#!/usr/bin/python
# -*- coding: utf-8 -*-

# Copyright (c) 2016 Hewlett-Packard Enterprise Corporation
# GNU General Public License v3.0+ (see COPYING or https://www.gnu.org/licenses/gpl-3.0.txt)

DOCUMENTATION = r'''
---
module: identity_user_info
short_description: Fetch OpenStack identity (Keystone) users
author: OpenStack Ansible SIG
description:
  - Fetch OpenStack identity (Keystone) users.
options:
  domain:
    description:
      - Name or ID of the domain containing the user.
    type: str
  filters:
    description:
      - A dictionary of meta data to use for further filtering.

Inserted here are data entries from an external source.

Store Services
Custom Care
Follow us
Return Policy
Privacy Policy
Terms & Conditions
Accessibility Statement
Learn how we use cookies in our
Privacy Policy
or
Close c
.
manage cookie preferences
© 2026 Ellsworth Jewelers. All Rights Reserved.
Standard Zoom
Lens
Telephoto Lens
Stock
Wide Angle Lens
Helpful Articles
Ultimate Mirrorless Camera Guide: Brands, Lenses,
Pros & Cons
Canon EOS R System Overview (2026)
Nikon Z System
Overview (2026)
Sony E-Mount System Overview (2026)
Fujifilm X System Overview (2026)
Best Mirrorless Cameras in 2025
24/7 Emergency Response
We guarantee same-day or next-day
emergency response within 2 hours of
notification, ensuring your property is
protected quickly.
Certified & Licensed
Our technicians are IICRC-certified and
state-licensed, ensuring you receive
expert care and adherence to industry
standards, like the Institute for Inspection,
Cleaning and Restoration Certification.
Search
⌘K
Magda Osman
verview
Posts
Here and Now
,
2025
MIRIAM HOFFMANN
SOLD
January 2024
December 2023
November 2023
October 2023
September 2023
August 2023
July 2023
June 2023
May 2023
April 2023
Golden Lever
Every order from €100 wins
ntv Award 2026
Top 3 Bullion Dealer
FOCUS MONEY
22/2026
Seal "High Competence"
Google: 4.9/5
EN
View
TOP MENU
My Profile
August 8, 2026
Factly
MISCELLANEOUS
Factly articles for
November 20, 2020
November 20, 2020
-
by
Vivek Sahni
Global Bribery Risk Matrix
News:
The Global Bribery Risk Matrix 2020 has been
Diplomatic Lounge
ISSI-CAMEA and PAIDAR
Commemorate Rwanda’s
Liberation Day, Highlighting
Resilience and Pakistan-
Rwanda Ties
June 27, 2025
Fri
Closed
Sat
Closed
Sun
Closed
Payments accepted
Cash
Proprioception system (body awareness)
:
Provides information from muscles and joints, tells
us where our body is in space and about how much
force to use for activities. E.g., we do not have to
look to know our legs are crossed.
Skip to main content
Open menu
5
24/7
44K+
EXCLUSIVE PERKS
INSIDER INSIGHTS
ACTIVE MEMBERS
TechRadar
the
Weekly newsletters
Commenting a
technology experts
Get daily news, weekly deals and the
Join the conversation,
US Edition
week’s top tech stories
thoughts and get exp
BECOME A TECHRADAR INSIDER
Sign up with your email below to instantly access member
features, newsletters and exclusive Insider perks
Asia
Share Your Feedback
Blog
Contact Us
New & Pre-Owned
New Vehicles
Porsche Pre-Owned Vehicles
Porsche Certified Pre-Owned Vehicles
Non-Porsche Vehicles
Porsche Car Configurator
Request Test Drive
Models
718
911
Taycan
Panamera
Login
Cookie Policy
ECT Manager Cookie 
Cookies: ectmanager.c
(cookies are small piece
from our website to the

Elements of
        this dictionary may be additional dictionaries.
    type: dict
  name:
    description:
      - Name or ID of the user.
    type: str
extends_documentation_fragment:
  - openstack.cloud.openstack
'''

EXAMPLES = r'''
- name: Gather previously created users
  openstack.cloud.identity_user_info:
    cloud: awesomecloud

- name: Gather previously created user by name
  openstack.cloud.identity_user_info:
    cloud: awesomecloud
    name: demouser

- name: Gather previously created user in a specific domain
  openstack.cloud.identity_user_info:
    cloud: awesomecloud
    name: demouser
    domain: admindomain

- name: Gather previously created user with filters
  openstack.cloud.identity_user_info:
    cloud: awesomecloud
    name: demouser
    domain: admindomain
    filters:
      is_enabled: False
'''

RETURN = r'''
users:
  description: Dictionary describing all matching identity users.
  returned: always
  type: list
  elements: dict
  contains:
    id:
      description: Unique UUID.
      type: str
    name:
      description: Username of the user.
      type: str
    default_project_id:
      description: Default project ID of the user
      type: str
    description:
      description: The description of this user
      type: str
    domain_id:
      description: Domain ID containing the user
      type: str
    email:
      description: Email of the user
      type: str
    is_enabled:
      description: Flag to indicate if the user is enabled
      type: bool
    links:
      description: The links for the user resource
      type: dict
    password:
      description: The default form of credential used during authentication.
      type: str
    password_expires_at:
      description: The date and time when the password expires. The time zone
                   is UTC. A Null value means the password never expires.
      type: str
    username:
      description: Username with Identity API v2 (OpenStack Pike or earlier)
                   else Null.
      type: str
'''

from ansible_collections.openstack.cloud.plugins.module_utils.openstack import OpenStackModule


class IdentityUserInfoModule(OpenStackModule):
    argument_spec = dict(
        domain=dict(),
        filters=dict(type='dict'),
        name=dict(),
    )
    module_kwargs = dict(
        supports_check_mode=True
    )

    def run(self):
        name = self.params['name']
        filters = self.params['filters'] or {}

        kwargs = {}
        domain_name_or_id = self.params['domain']
        if domain_name_or_id:
            domain = self.conn.identity.find_domain(domain_name_or_id)
            if domain is None:
                self.exit_json(changed=False, groups=[])
            kwargs['domain_id'] = domain['id']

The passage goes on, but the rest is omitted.